Following the circulation of an internal document online in April 2026 indicating that Lenskart's employees could wear specific religious attire, including hijabs and turbans, but restrictions were placed on visible Hindu symbols, including bindis, tilaks, and "sacred threads" (kalawas), Lenskart's workplace dress code came under scrutiny and received backlash on social media. Many accused the company of having a religiously biased view of expressions of faith and treating people in an unequal manner based on their religion.

== Funding ==
In 2011, IDG Ventures India invested $4 million in the company. In January 2015, the company raised ₹1.35 billion from TPG Growth, TR Capital and IDG Ventures India. In May 2016, International Finance Corporation, Adveq Management, TPG Growth and IDG Ventures India invested a total of $60 million in Lenskart. The company also saw investments from Ratan Tata and Kris Gopalakrishnan. In September 2016, Wipro's Chairman Azim Premji invested around ₹2 billion in Lenskart through his family office PremjiInvest.

Lenskart was valued at over $1 billion in December 2019 after SoftBank Vision Fund invested $275 million. In May 2021, KKR invested $95 million, and in July 2021, Temasek and Falcon Edge Capital (Alpha Wave Global) led a $220 million investment round at a valuation of $2.5 billion. In July 2022, Lenskart was valued at $4.5 billion following a $200 million funding round led by Alpha Wave Global.
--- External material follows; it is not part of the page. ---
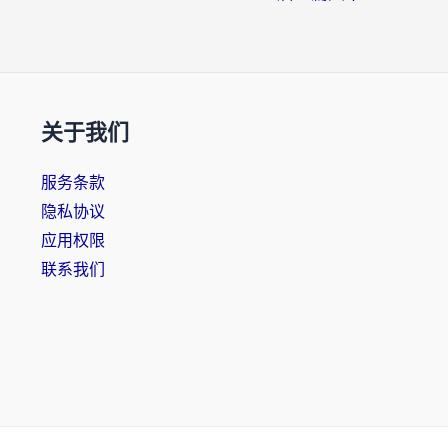
关于我们
服务条款
隐私协议
应用权限
联系我们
In March 2023, the Abu Dhabi Investment Authority invested $500 million in Lenskart at a valuation of $4.5 billion. In June 2023, the company raised $100 million from ChrysCapital.

In June 2024, Lenskart secured $200 million from Temasek and Fidelity in a secondary deal at $5 billion valuation.

In October 2025, Lenskart launched its initial public offering aiming to raise up to $828 million.